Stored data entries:
───

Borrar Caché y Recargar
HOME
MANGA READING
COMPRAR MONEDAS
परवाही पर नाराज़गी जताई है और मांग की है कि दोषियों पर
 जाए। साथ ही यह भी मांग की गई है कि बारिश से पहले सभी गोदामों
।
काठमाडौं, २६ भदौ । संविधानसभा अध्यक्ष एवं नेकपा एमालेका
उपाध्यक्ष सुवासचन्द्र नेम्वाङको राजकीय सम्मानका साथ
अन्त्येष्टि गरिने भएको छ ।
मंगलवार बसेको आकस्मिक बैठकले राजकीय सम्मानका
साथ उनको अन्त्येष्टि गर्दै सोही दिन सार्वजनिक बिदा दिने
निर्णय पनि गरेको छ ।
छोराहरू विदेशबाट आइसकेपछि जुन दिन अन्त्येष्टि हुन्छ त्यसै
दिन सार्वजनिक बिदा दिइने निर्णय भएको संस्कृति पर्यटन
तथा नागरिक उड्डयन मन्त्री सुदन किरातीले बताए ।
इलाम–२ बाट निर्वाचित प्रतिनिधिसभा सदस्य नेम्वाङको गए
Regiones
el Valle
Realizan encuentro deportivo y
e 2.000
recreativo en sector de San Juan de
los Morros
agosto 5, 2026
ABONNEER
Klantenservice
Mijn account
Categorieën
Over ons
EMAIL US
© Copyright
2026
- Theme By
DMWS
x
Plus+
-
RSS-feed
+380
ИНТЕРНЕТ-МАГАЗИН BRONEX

───

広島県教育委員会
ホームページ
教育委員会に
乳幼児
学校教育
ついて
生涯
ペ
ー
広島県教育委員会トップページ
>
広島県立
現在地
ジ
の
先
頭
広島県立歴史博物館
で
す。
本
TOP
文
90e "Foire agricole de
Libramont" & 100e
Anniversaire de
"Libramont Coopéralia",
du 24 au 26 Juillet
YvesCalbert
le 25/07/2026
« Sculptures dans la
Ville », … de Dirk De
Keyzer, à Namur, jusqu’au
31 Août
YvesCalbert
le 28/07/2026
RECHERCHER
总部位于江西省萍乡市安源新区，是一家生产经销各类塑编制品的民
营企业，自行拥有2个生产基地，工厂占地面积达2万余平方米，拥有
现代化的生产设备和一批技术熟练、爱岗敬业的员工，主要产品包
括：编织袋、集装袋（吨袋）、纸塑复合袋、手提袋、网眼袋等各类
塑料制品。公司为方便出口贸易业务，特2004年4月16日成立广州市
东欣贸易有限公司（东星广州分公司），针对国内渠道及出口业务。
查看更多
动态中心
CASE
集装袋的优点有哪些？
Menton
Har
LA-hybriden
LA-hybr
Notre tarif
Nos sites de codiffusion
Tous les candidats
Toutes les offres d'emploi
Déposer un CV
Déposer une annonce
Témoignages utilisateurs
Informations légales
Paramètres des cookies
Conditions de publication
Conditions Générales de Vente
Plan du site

───

Exercise requirements: Using the records above, copy word for word the line with "छोराहरू विदेशबाट आइसकेपछि", the line with "ИНТЕРНЕТ-МАГАЗИН BRONEX", and every line between them.

Answer space:
छोराहरू विदेशबाट आइसकेपछि जुन दिन अन्त्येष्टि हुन्छ त्यसै
दिन सार्वजनिक बिदा दिइने निर्णय भएको संस्कृति पर्यटन
तथा नागरिक उड्डयन मन्त्री सुदन किरातीले बताए ।
इलाम–२ बाट निर्वाचित प्रतिनिधिसभा सदस्य नेम्वाङको गए
Regiones
el Valle
Realizan encuentro deportivo y
e 2.000
recreativo en sector de San Juan de
los Morros
agosto 5, 2026
ABONNEER
Klantenservice
Mijn account
Categorieën
Over ons
EMAIL US
© Copyright
2026
- Theme By
DMWS
x
Plus+
-
RSS-feed
+380
ИНТЕРНЕТ-МАГАЗИН BRONEX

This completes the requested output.